Я трус, не знаю, как стать смелым, и уж тем более не знаю, какие слова подобрать для таких разговоров.
Скрипнув зубами, я разворачиваюсь и ухожу.
***
Услышав чьи-то легкие шаги рядом с собой, я просыпаюсь. И уже заранее знаю, кто это.
Хэдли.
Мне снится сон? Я даже не помню, как заснул, но лежу сейчас, неудобно согнувшись. Открыв заспанные глаза, понимаю, что сижу на полу под окном в комнате Ники. Впервые за много дней я вернулся домой перед рассветом. Посмотрел, все ли в порядке с сыном, и заснул.
Несколько раз поморгав, в дверях комнаты я замечаю Хэдли.
Она вернулась.
Позабыв про сон — как и про весь остальной мир при виде ее, — я быстро поднимаюсь на ноги.
И шепотом произношу ее имя.
Теперь, когда Хэдли вернулась, ее недавнее отсутствие заметно еще больше.
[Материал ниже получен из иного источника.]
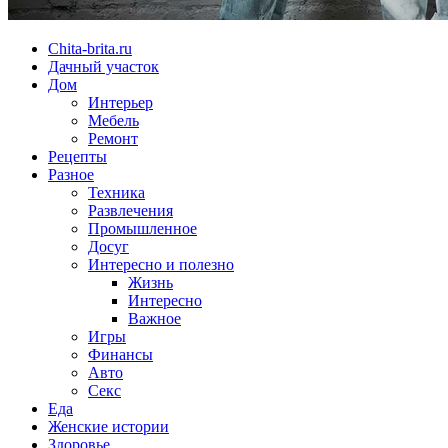
Chita-brita.ru
Дачный участок
Дом
Интерьер
Мебель
Ремонт
Рецепты
Разное
Техника
Развлечения
Промышленное
Досуг
Интересно и полезно
Жизнь
Интересно
Важное
Игры
Финансы
Авто
Секс
Еда
Женские истории
Здоровье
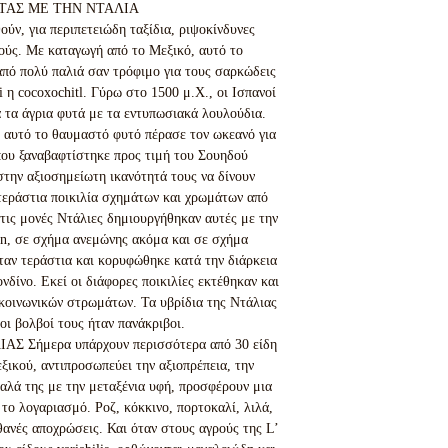
ΤΑΣ ΜΕ ΤΗΝ ΝΤΑΛΙΑ
ούν, για περιπετειώδη ταξίδια, ριψοκίνδυνες
κούς. Με καταγωγή από το Μεξικό, αυτό το
πό πολύ παλιά σαν τρόφιμο για τους σαρκώδεις
 η cocoxochitl. Γύρω στο 1500 μ.Χ., οι Ισπανοί
 τα άγρια φυτά με τα εντυπωσιακά λουλούδια.
 αυτό το θαυμαστό φυτό πέρασε τον ωκεανό για
που ξαναβαφτίστηκε προς τιμή του Σουηδού
την αξιοσημείωτη ικανότητά τους να δίνουν
 τεράστια ποικιλία σχημάτων και χρωμάτων από
τις μονές Ντάλιες δημιουργήθηκαν αυτές με την
n, σε σχήμα ανεμώνης ακόμα και σε σχήμα
ταν τεράστια και κορυφώθηκε κατά την διάρκεια
δίνο. Εκεί οι διάφορες ποικιλίες εκτέθηκαν και
κοινωνικών στρωμάτων. Τα υβρίδια της Ντάλιας
 οι βολβοί τους ήταν πανάκριβοι.
 Σήμερα υπάρχουν περισσότερα από 30 είδη
ξικού, αντιπροσωπεύει την αξιοπρέπεια, την
αλά της με την μεταξένια υφή, προσφέρουν μια
 το λογαριασμό. Ροζ, κόκκινο, πορτοκαλί, λιλά,
ιθανές αποχρώσεις. Και όταν στους αγρούς της L’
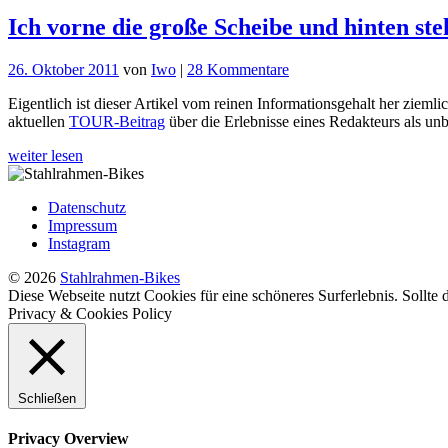
Ich vorne die große Scheibe und hinten st
zu
26. Oktober 2011
von
Iwo
|
28 Kommentare
Ich
Eigentlich ist dieser Artikel vom reinen Informationsgehalt her ziemli
vorne
aktuellen
TOUR-Beitrag
über die Erlebnisse eines Redakteurs als un
die
große
weiter lesen
Scheibe
und
hinten
Datenschutz
steh’n
Impressum
se
Instagram
auf:
Pyttel
© 2026
Stahlrahmen-Bikes
Rahmenbaukurs
Diese Webseite nutzt Cookies für eine schöneres Surferlebnis. Sollte
Privacy & Cookies Policy
Schließen
Privacy Overview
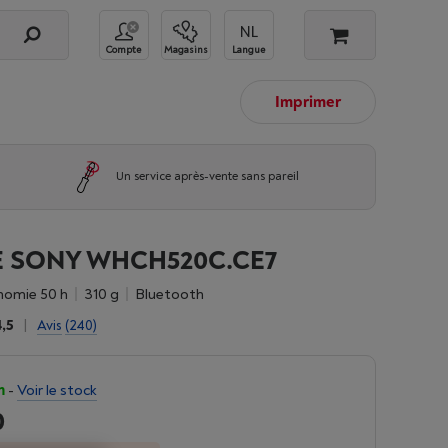
Compte
Magasins
Langue
Imprimer
Un service après-vente sans pareil
 SONY WHCH520C.CE7
nomie 50 h
310 g
Bluetooth
4,5
|
Avis
(240)
n
-
Voir le stock
0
Я вспоминаю, как в течение этих нескольких дней лихорадочно звонил ей и оставлял сообщения. Но она не отвечала и все никак не возвращалась. Потом я был слишком ослеплен своей яростью, чтобы продолжать звонить.
Возможно, это все-таки была не ярость, а чувство вины за все, что натворил. За свою похоть и потребность в ком-то другом. Когда Хэдли ушла, моя похоть по силе была равна нежному поцелую. Но теперь она живет своей жизнью — обрела тело, душу и голос. Хэдли должна знать, в какого человека я превратился за последние десять дней.
— Томас, — идя ко мне, шепотом произносит Хэдли.
Мы встречаемся на середине комнаты.
— Хэдли, мне нужно тебе…
— Обними меня, пожалуйста, — неуверенно просит она. Ее слова шокируют. Они как удар по моей и так неспокойной душе. Ничего большего я и хотеть не могу. Просто обнять ее. Все мое тело помнит о том, каково это было — чувствовать рядом с собой Хэдли. Но нет, тут есть что-то еще. Я ощущаю облегчение. Потому что прямо сейчас о Лейле можно не говорить. И я могу просто держать Хэдли в объятиях.
— Конечно, — как эгоист, я беру, что мне предлагают.
— Я скучала по тебе… — шепчет она.
Я киваю, но ответить тем же не могу.
Хэдли обнимает меня худыми руками, и я притягиваю ее к себе. Она словно фрагмент пазла, вставший на свое место: прижимается лицом к моей шее, пока я вдыхаю ее сладкий женственный аромат. Когда Хэдли расслабляется в моих объятиях, я перевожу взгляд на нашего сына. Он вздыхает во сне, словно поняв, что все хорошо: мама с папой наконец помирились.
И наконец-то у меня есть все, чего я хотел.
Это объятие обещает новое начало. Именно этого я и ждал.
Тем не менее внутри я ощущаю беспокойство. По-прежнему задыхаюсь, словно слишком надолго задержал дыхание. Чувствую, что грядет конец чему-то. И я умру.